XML data mining, Part 2: Mining XML association rules

Discover association rules from static and dynamic XML documents

In Part 2 of this series, learn about mining association rules from XML documents. Mining association rules from XML documents is different from mining rules from relational data. Information can be structured differently in XML because of the language's flexibility and hierarchical organization. This article also introduces the notion of dynamic association rules. You'll explore an approach to mining XML association rules when the underlying XML documents change without a full re-run of the association rules discovery algorithm.

02 May 2012 - Added links to Part 3 of this article to sidebars in the Introduction and Conclusion, and in Resources.

Share:

Laura Irina Rusu, PhD MACS CP, Development Team Lead, DW and BI Consultant, Computershare Technology Services Australia, La Trobe University Australia

Photo of Laura Irina RusuLaura Rusu completed her Ph.D. in computer science in 2009 at La Trobe University, Melbourne, Australia, with a thesis on XML data warehousing and mining. She proposed several novel techniques for XML data warehousing and mining, presented them at a number of international conferences, and published extended papers in international peer-reviewed journals. She wrote a book chapter on mining association rules from XML documents and edited a book on data mining and warehousing technologies. Laura's experience is a blend of academic, research, and IT industry roles. You can reach her at Laura.Rusu@acsmail.net.au.



02 May 2012 (First published 13 December 2011)

Also available in Chinese Russian Japanese

Introduction

XML has increasingly become the language of choice for data representation, storage, and exchange in many arenas. With the rapid increase in the amount of information represented in XML, people are searching for sensible techniques to solve issues with XML document storage and analysis. Part 1: Survey several approaches to XML data mining in this series introduced some techniques for mining hidden knowledge from XML documents.

In this article, learn about discovering XML association rules (as opposed to discovering association rules from relational data). Learn a technique to assess the validity of XML association rules extracted from XML documents that change their content in time. Several examples help illustrate the differences and the new XML data-mining technique.


Mining association rules from relational data

Part 1 discussed association rules, introduced by Agrawal and Srikant in 1993 (see Resources), for relational data to determine interesting relationships that can be extracted from a set of transactions in a market basket analysis. The algorithm to extract this type of knowledge is known as the Apriori algorithm. It employs the concepts of support and confidence, as follows.

Given a set of distinct items I and a set of transactions D, where any transaction T from D contains only items from I, an association rule R is an implication "X to Y," where X and Y are unrelated items from I. The rule R has the support s in D if s% of transactions in D contain both items X and Y, and it has the confidence c if c% of transactions in D that contain X also contain Y.
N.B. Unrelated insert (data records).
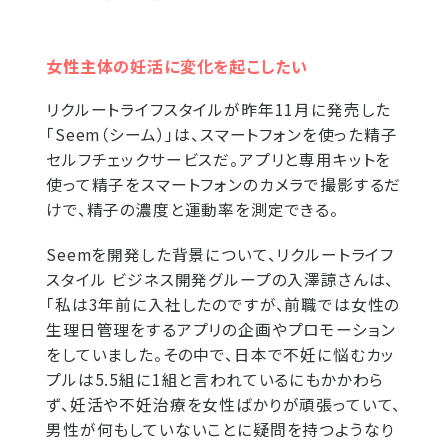
女性主体の妊活に変化を起こしたい
リクルートライフスタイルが昨年11月に発売した
「Seem（シーム）」は、スマートフォンを使った精子
セルフチェックサービスだ。アプリと専用キットを
使って精子をスマートフォンのカメラで撮影するだ
けで、精子の濃度と運動率を測定できる。
Seemを開発した背景について、リクルートライフ
スタイル ビジネス開発グループの入澤諒さんは、
「私は3年前に入社したのですが、前職では女性の
生理日管理をするアプリの企画やプロモーション
をしていました。その中で、日本で不妊に悩むカッ
プルは5.5組に1組と言われているにもかかわら
ず、妊活や不妊治療を女性ばかりが頑張っていて、
男性が何もしていないことに疑問を持つようなり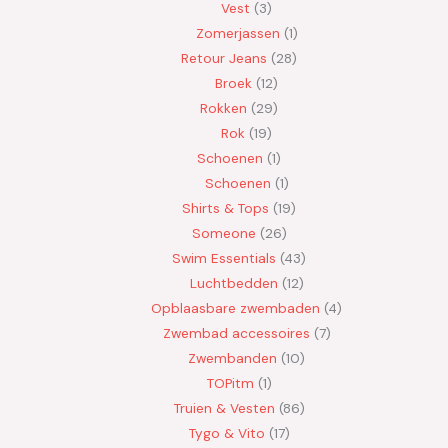
Vest
3
Zomerjassen
1
Retour Jeans
28
Broek
12
Rokken
29
Rok
19
Schoenen
1
Schoenen
1
Shirts & Tops
19
Someone
26
Swim Essentials
43
Luchtbedden
12
Opblaasbare zwembaden
4
Zwembad accessoires
7
Zwembanden
10
TOPitm
1
Truien & Vesten
86
Tygo & Vito
17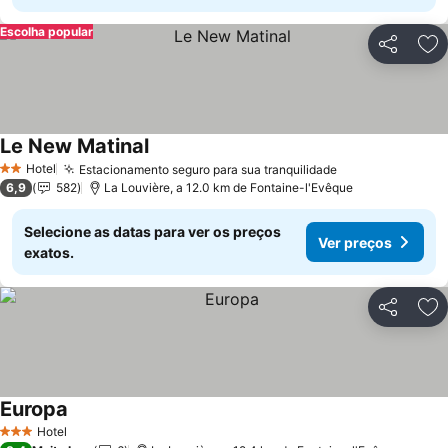
Escolha popular
Partilhar
Ad
Le New Matinal
Ver preços
Hotel
Estacionamento seguro para sua tranquilidade
Ver preços
2 Estrelas
6,9
582
La Louvière, a 12.0 km de Fontaine-l'Evêque
Selecione as datas para ver os preços
Ver preços
exatos.
Partilhar
Ad
Europa
Ver preços
Hotel
3 Estrelas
For example, an association rule in a market basket analysis is "Users who buy product X also buy product Y, and this happens in s% of transactions with c% confidence."
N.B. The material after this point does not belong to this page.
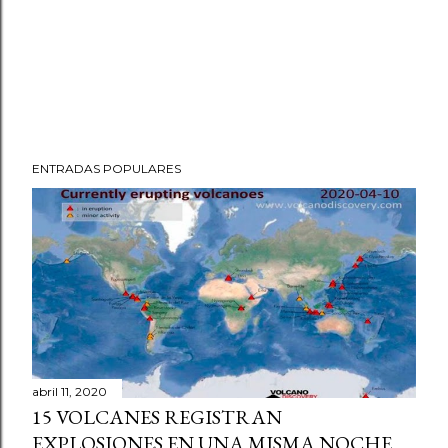
ENTRADAS POPULARES
abril 11, 2020
15 VOLCANES REGISTRAN
EXPLOSIONES EN UNA MISMA NOCHE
Transactions and items in the relational approach

The association rules concept was first introduced for relational data. In this context, a transaction is a record in the table and an item is the value of an attribute in the table. Consequently, the set of transactions is given by a set of records where all share the same attributes (columns and fields in the table).

Figure 1 is a visual representation of the set of transactions in a table where the task is to mine an association rule as a correlation between values taken by two items (attributes) X and Y. The sample transaction set shows several items that include X and Y in no particular order. Other items in the set include either X or Y.

Figure 1. A set of transaction and items in the relational approach
Concepts of set of transaction and items in the relational approach

Mining association rules from XML

Mining association rules from XML documents is different than mining rules in relational data because the information can be structured differently in the XML format. Generally, discovering XML association rules means finding a relationship between substructures of one or more XML documents.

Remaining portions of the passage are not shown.